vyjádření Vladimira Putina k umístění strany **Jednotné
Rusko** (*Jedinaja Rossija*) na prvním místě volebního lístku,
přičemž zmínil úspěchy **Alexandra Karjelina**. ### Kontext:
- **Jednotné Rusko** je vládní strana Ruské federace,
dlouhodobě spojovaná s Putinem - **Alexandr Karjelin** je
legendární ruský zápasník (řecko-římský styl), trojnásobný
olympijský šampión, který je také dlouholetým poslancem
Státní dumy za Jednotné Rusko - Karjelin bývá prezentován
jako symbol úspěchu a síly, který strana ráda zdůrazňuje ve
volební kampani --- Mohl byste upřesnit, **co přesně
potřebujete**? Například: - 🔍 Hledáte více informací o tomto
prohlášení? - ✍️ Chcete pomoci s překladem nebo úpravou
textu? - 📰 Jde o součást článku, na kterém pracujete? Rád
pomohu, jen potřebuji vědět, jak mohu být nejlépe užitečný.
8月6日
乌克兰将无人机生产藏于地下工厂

★ ★ ★ ★ ★ ★ ★

● Activity
Starting with the line that has "legendární ruský zápasník", print each remaining line of the listing exactly.

● Written reply
legendární ruský zápasník (řecko-římský styl), trojnásobný
olympijský šampión, který je také dlouholetým poslancem
Státní dumy za Jednotné Rusko - Karjelin bývá prezentován
jako symbol úspěchu a síly, který strana ráda zdůrazňuje ve
volební kampani --- Mohl byste upřesnit, **co přesně
potřebujete**? Například: - 🔍 Hledáte více informací o tomto
prohlášení? - ✍️ Chcete pomoci s překladem nebo úpravou
textu? - 📰 Jde o součást článku, na kterém pracujete? Rád
pomohu, jen potřebuji vědět, jak mohu být nejlépe užitečný.
8月6日
乌克兰将无人机生产藏于地下工厂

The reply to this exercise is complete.